Emilia Oikarinen

Minimum-Width Confidence Bands via Constraint Optimization

VCLA hosted a talk by Emilia Oikarinen

DATE:Friday, September 29, 2017
TIME:10:00 c.t.
VENUE:Seminar Room Gödel, Favoritenstrasse 9-11, Ground Floor, (HB EG 10)

ABSTRACT

Confidence intervals are a popular way to visualize and analyze data distributions.

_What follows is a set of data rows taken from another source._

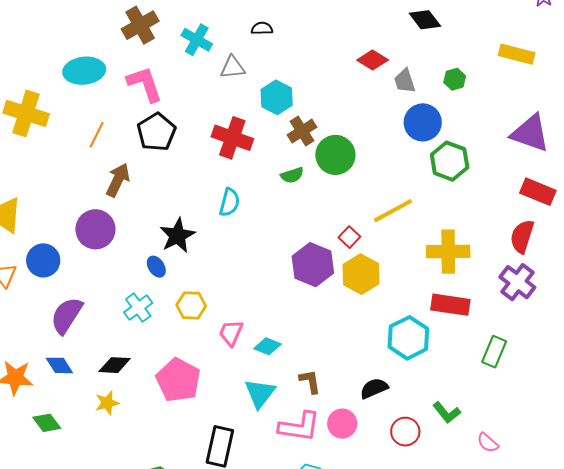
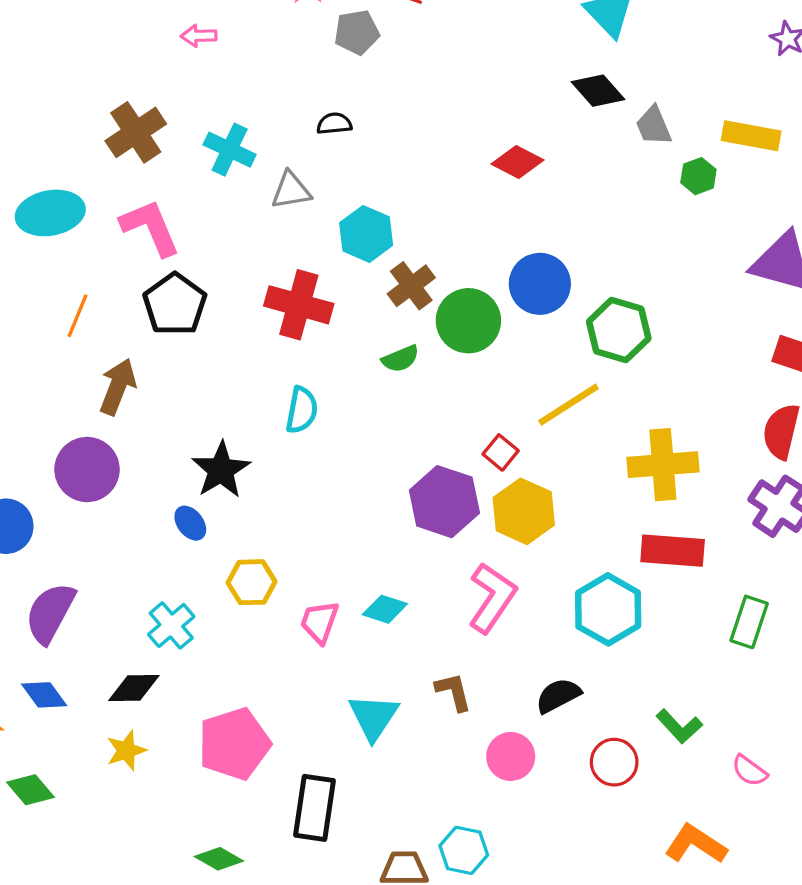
green hexagon: (455, 79) -> (698, 176), moved
gray trapezoid: (405, 81) -> (654, 126), moved
blue circle: (423, 122) -> (540, 284), moved
green hexagon: (450, 161) -> (619, 330), moved
cyan cross: (138, 308) -> (171, 625), moved
cyan diamond: (267, 346) -> (385, 609), moved
pink pentagon: (178, 380) -> (234, 744), moved, turned 30
pink L-shape: (299, 427) -> (492, 598), moved, turned -60

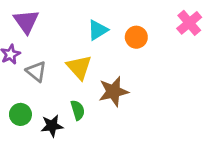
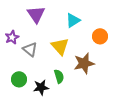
purple triangle: (26, 21) -> (36, 14), moved
orange circle: (136, 37) -> (100, 36), moved

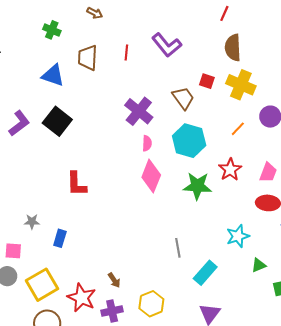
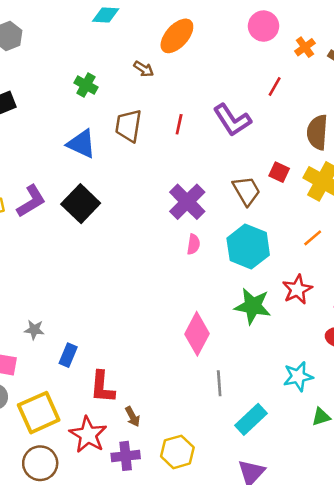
red line: (224, 13) -> (275, 87), moved
pink diamond: (151, 176) -> (197, 334), moved
red L-shape: (77, 184) -> (102, 387), moved

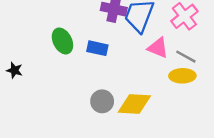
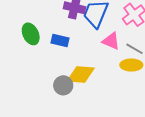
yellow diamond: (134, 104) -> (81, 75), moved

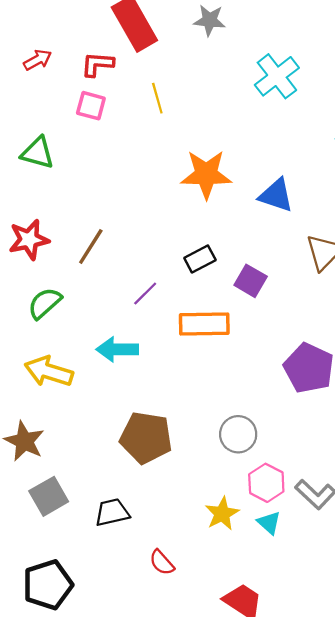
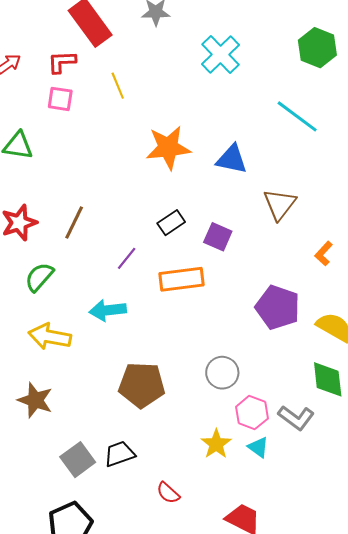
gray square: (49, 496) -> (78, 460), moved

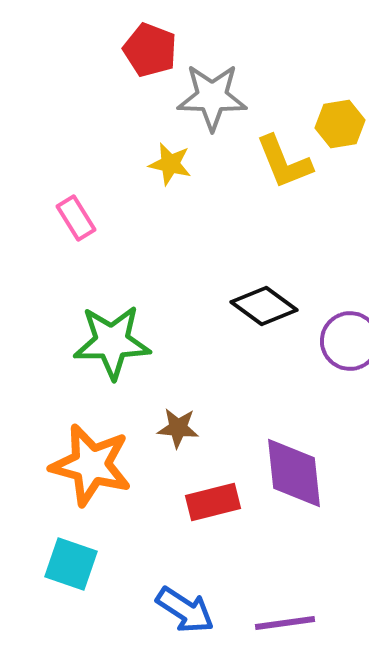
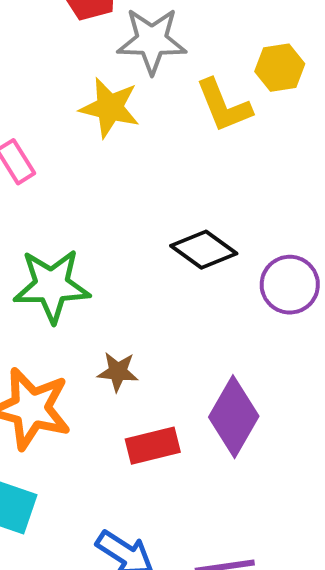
yellow star: (170, 164) -> (110, 108), size x1.4
purple diamond: (294, 473) -> (234, 417), turned 36

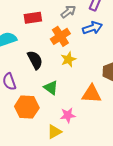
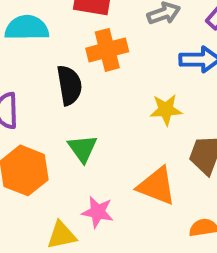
orange cross: (60, 36) -> (107, 50), moved
yellow star: (68, 59) -> (166, 110), moved

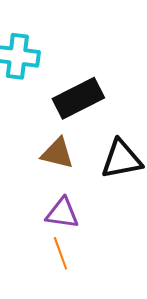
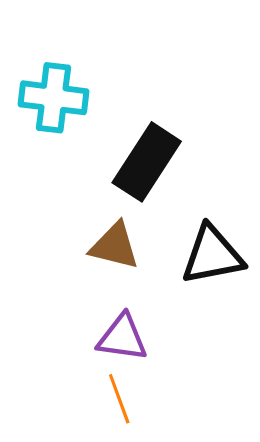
black rectangle: (78, 98) -> (147, 162), turned -30

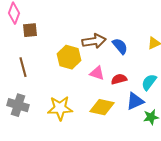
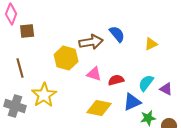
blue semicircle: (120, 46) -> (117, 34), moved
yellow star: (60, 108) -> (44, 95), moved, turned -30

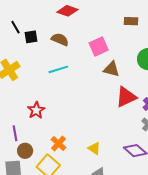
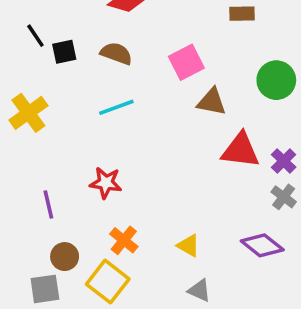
red triangle: (126, 97) -> (240, 150), turned 35
red star: (36, 110) -> (106, 183), moved, turned -30
purple line: (15, 133) -> (48, 204), moved

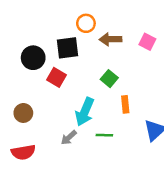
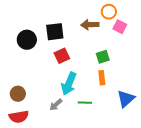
orange circle: (86, 23) -> (109, 12), moved
red square: (56, 77) -> (62, 56), moved, turned 35
green square: (109, 79) -> (103, 57), moved, turned 32
brown circle: (23, 113) -> (18, 94), moved

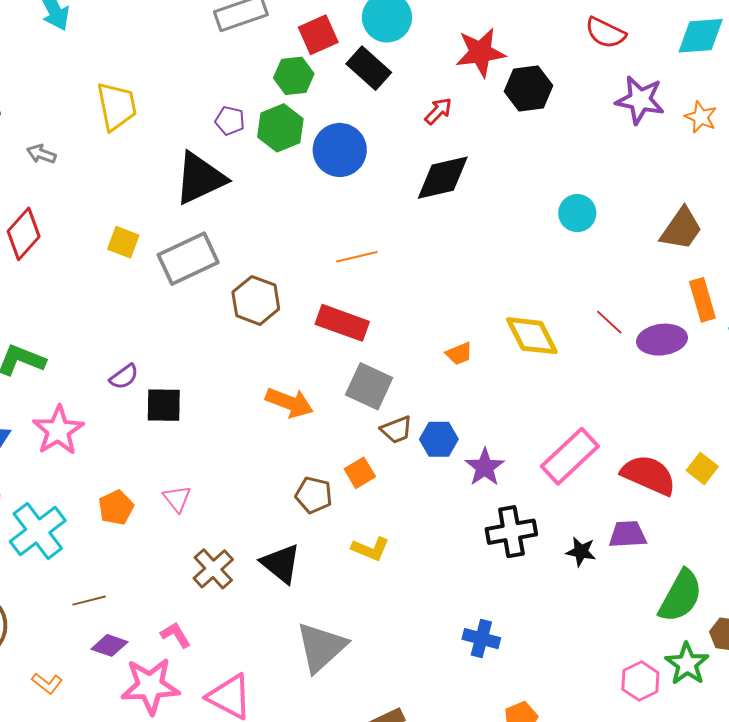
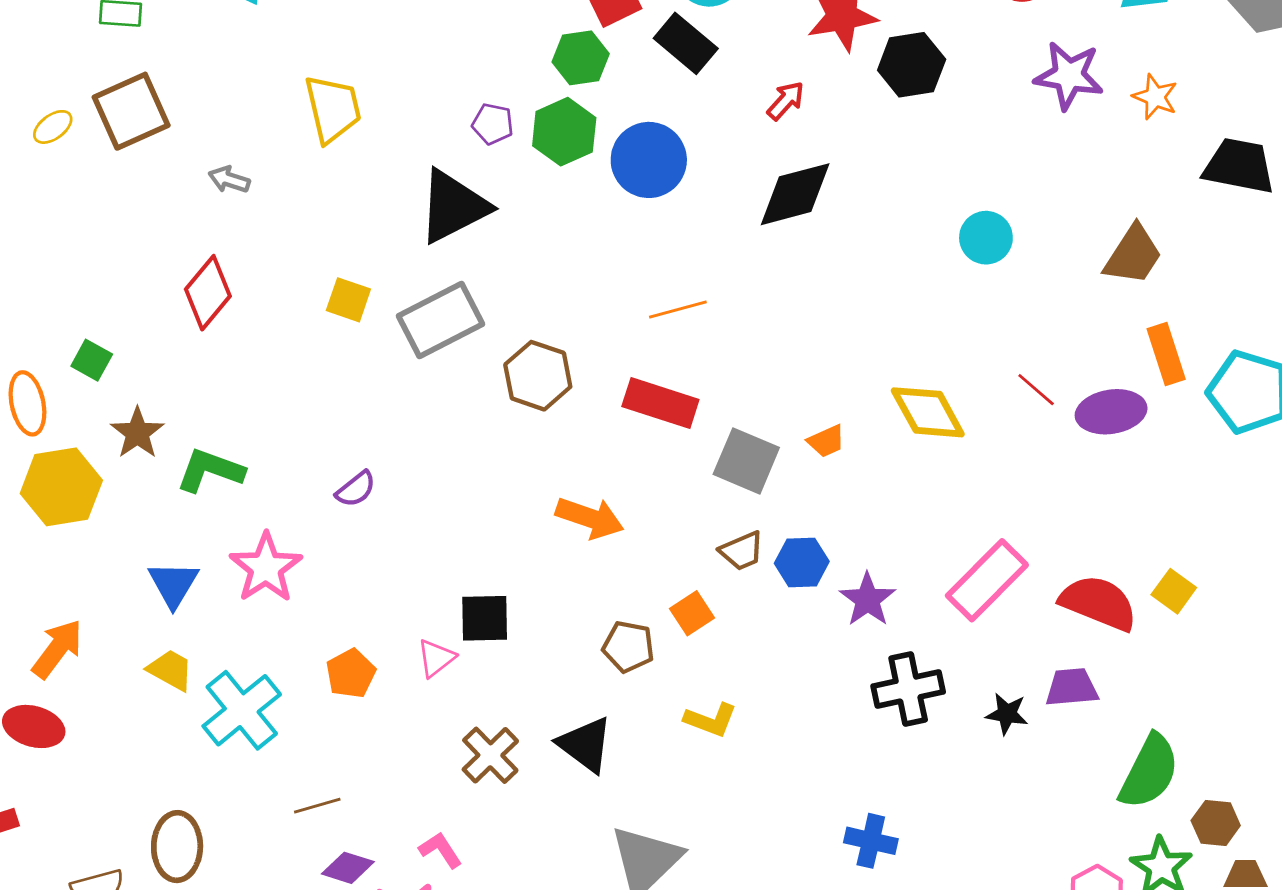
gray square: (369, 386) -> (746, 461), moved
black square: (164, 405) -> (485, 618), moved
pink triangle: (177, 499) -> (436, 658), turned 32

Unlike p-values, they can convey information both about statistical significance as well as effect size. However, only little work exists on applying confidence intervals to multivariate data. In this talk we define confidence intervals for multivariate data, in terms of minimum-width confidence band problem (MWCB), that extend the one-dimensional definition in a natural way and discuss drawbacks of earlier formalizations. Furthermore, we show that the problem of finding multivariate confidence intervals is NP-hard.

The use of constraint optimization has recently proven to be a  successful approach to providing solutions to various NP-hard search and optimization problems in data analysis. Here we extend the use of constraint optimization systems further to the MWCB problem. We present constraint models for the MWCB problem in terms of mixed integer programming and maximum satisfiability, as well as a greedy heuristic approach. Furthermore, we empirically evaluate the scalability of the constraint optimization approaches and solution quality compared to the greedy approach on real-world datasets.

Joint work with Jeremias Berg, Matti Järvisalo, Jussi Korpela, Kai Puolamäki, and Antti Ukkonen.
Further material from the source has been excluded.